The day the document arrived at ODHA, Bishop Ríos personally marched over to the office of Eduardo Stein, the foreign minister, and attempted to show it to him, but Stein was busy. Later, when journalists asked Stein about this, he said that he personally wouldn't give any importance to such a document.

T
HE
U
NTOUCHABLES WERE TRYING
to identify the two members of the EMP seen at the church on the night of the murder, and they were still looking for the taxi driver. They had driven Father Quiróz, the priest the taxi driver had visited, to taxi stands
all over the city in a futile attempt to identify the putative witness. Finally the priest, fed up with the tedium of basic police work, refused to accompany them on any more outings. At the end of August, a taxi driver named Carlos García was found murdered, wrapped in plastic garbage bags, a bullet through his forehead and his body marked by signs of torture; the body had been tossed into one of the deep ravines outside Guatemala City. The taxi driver's family said that García had recently been receiving death threats. It turned out that he had once been briefly imprisoned on a drug charge. When Father Quiróz was shown a photograph of the murdered man, he told Fernando Penados that he was “seventy percent sure” it was the same one who had come to see him in his church. Father Quiróz had himself begun to receive threatening telephone calls and was frightened nearly out of his wits.

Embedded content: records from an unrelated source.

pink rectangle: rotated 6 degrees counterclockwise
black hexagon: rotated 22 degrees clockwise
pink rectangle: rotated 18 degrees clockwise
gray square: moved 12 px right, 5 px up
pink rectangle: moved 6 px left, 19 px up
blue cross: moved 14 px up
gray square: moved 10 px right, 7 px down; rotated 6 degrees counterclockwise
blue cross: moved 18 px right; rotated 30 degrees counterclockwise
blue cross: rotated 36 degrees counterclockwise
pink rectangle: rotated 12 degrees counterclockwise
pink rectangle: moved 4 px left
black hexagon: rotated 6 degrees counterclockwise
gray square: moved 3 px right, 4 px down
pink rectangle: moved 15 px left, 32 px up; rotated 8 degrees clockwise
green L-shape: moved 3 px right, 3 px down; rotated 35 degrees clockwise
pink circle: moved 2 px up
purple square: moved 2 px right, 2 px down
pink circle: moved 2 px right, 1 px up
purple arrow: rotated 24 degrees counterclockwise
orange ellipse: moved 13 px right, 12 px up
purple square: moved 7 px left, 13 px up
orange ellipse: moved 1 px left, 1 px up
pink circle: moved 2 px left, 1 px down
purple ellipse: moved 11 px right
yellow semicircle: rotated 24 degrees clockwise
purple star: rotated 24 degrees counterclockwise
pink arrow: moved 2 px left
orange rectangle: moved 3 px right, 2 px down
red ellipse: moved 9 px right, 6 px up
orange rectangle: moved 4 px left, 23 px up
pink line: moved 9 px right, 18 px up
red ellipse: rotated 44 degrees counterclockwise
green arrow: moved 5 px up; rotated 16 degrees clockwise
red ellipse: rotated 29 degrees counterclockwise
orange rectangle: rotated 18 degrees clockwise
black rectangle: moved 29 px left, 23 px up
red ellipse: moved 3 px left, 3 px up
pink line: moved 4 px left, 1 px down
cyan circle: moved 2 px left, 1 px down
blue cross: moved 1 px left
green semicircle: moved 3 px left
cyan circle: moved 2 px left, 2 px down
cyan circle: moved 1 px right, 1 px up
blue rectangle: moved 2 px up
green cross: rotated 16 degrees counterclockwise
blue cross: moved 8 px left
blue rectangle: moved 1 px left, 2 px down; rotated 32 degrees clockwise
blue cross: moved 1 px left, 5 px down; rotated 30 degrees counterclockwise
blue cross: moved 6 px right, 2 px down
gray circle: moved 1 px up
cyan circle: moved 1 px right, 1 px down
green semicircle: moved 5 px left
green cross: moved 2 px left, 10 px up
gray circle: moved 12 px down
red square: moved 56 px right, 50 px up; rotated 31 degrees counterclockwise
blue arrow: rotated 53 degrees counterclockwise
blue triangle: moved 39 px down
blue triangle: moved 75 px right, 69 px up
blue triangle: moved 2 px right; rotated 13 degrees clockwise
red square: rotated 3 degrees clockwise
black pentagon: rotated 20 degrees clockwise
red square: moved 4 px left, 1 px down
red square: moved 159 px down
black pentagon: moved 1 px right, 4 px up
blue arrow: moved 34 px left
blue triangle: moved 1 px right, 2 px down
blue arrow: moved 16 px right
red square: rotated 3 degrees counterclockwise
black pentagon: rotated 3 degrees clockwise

A new taxi driver, Hans Pérez, soon surfaced, first inside the prison where Father Mario was being held and then back out on the streets. Pérez had been taped in prison, where he made both credible and ludicrous assertions about the involvement of the military and gangs in Gerardi's murder. He mentioned a white Mercedes Benz and implicated the gang of satanists who used to hang around San Sebastián park and also—more significantly, it turned out—a young delinquent from the so-called Valle del Sol gang. The Untouchables tried to follow up on some of those leads. Looking for a military agent whom Pérez linked to the satanists, Fernando Penados and I went to the second-rate bordello where he was said to hang out and wasted a few hours drinking beers, waiting to see if he would show up. Hans Pérez repeated his story in the press, to the police and the Public Ministry, and to anyone else who would listen, which was highly suspicious. “In a country like this,” Fernando said, “it's not credible for someone to be going around implicating the military like that.”